Summary
In Howard v. State, 538 So.2d 980 (Fla. 3d DCA 1989), then-Chief Judge Schwartz wrote in a specially concurring opinion that although he was bound by stare decisis to follow Jones v. State, Judge Hubbart's dissenting opinion "represents the better reasoned view by far."
Summary of this case from Richardson v. StateOpinion
Nos. 88-1144 and 88-2684.
February 28, 1989.
Appeals from the Circuit Court for Dade County; Thomas M. Carney, Judge.
Bennett H. Brummer, Public Defender, and Peter L. Nimkoff, Asst.
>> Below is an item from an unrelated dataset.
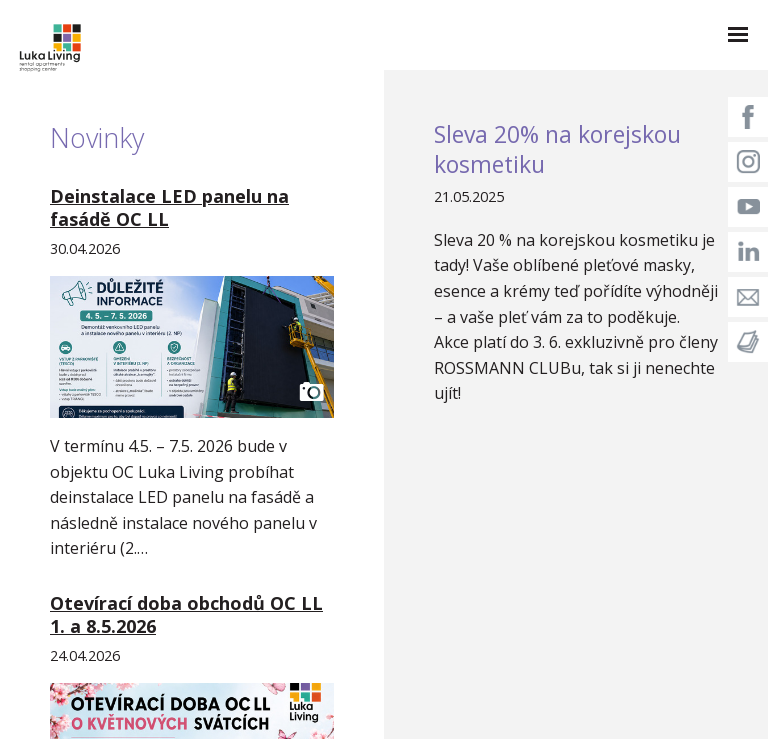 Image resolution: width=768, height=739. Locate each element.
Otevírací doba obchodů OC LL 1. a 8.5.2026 (186, 614)
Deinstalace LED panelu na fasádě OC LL (169, 207)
Public Defender, for appellant.
Robert A. Butterworth, Atty. Gen., and Joni B. Braunstein, Asst. Atty. Gen., for appellee.
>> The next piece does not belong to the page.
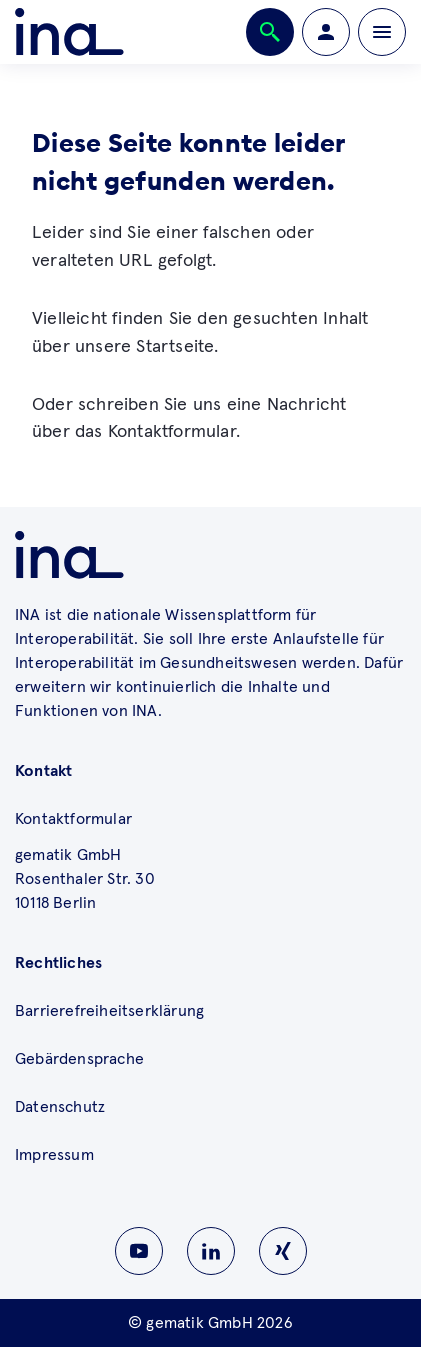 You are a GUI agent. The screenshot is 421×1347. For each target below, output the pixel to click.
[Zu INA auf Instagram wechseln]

Before SCHWARTZ, C.J., JORGENSON, J., and JOHN G. FERRIS (Ret.), Associate Judge.
Affirmed on the authority of Jones v. State, 492 So.2d 1124 (Fla. 3d DCA 1986), review denied, 501 So.2d 1282 (Fla. 1986).
JORGENSON, J. and JOHN G. FERRIS, (Retired) Associate Judge, concur.
I agree that Jones v. State is squarely on point, that this panel is bound by it, and that it compels affirmance. Were I free to do so, however, I would follow Judge Hubbart's dissenting opinion in Jones which, with respect, I believe represents the better reasoned view by far. I would therefore and wish we could reverse the conviction below for attempted burglary with directions to retry the defendant on the charge of trespass alone.